Grow and Prune AI Training Offers More for Less

The closest analog we have to artificial intelligence is the human brain. Even though they function differently, a lot of the processes that occur to drive decision-making are the same. Researches at Princeton University have come up with a method of implementing one of the human brain’s core functionalities in AI training, making it less energy-intensive to train an AI properly.

The Human Brain’s Grow and Prune Strategy

Our brains start with thousands of redundant neural connections when we’re born. Over time, the brain shuts down the unused links, making for a more efficient method of thinking with less energy wastage. The Princeton researchers instituted a similar system in a neural network, with surprising results. Aside from being extremely energy efficient in performing its “thinking,” the neural network also conformed to the standards of accuracy. Shutting down unused pathways made the system more efficient with energy usage without impacting its abilities.
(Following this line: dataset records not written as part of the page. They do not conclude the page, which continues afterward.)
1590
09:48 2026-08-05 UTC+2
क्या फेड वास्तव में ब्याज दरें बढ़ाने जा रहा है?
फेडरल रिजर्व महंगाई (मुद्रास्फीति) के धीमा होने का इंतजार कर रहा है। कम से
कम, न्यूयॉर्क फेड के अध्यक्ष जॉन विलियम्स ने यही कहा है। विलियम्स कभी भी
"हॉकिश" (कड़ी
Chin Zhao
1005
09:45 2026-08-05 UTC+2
Reducing Energy Consumption

One of the most significant problems facing AI and neural network development in the long term is the amount of energy they need to function. The industry as a whole has a massive carbon footprint, and any reduction in the impact that these companies have on the environment is welcome. The hope is that by reducing the amount of energy neural networks need to function, the more portable they can be. The benefit of cutting out a large volume of energy dependence to run the system reduces the industry’s carbon footprint as well.
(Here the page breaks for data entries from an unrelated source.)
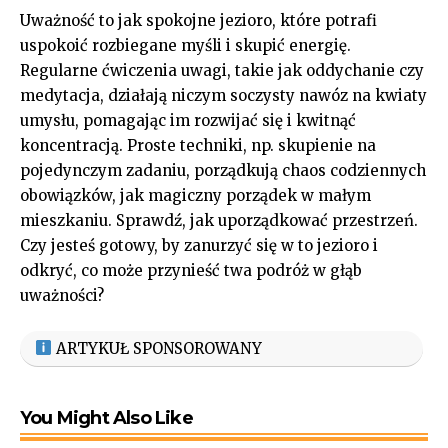
Uważność ‍to jak spokojne jezioro, które potrafi‌
uspokoić rozbiegane myśli i⁢ skupić energię.
Regularne ćwiczenia uwagi, takie jak‌ oddychanie czy
medytacja, działają niczym soczysty nawóz na kwiaty
umysłu, pomagając im rozwijać się i kwitnąć
koncentracją. Proste techniki, np. skupienie na
pojedynczym zadaniu, porządkują chaos codziennych
obowiązków, jak magiczny porządek w ‍małym
mieszkaniu.
Sprawdź, jak ⁢uporządkować przestrzeń
.
Czy jesteś ⁤gotowy, by⁢ zanurzyć się w to jezioro ​i
odkryć, co może​ przynieść twa podróż w głąb
⁢uważności?
ARTYKUŁ SPONSOROWANY
You Might Also Like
Building Neural Networks Forwards and Backwards

The researchers performed a simple test in their first paper to construct a neural network to copy an existing one. Then, by selectively switching off unused connections, the system improved its energy consumption while keeping optimal performance parameters. In the second test, researchers partnered with social media network Facebook and the University of California-Berkeley to develop a new neural network. Given an endpoint and the desired outcomes, the algorithm was able to work backward and craft a network that would suit the task. Combining these two systems allows small companies that don’t have access to massive computational power, the opportunity to experience neural networks themselves.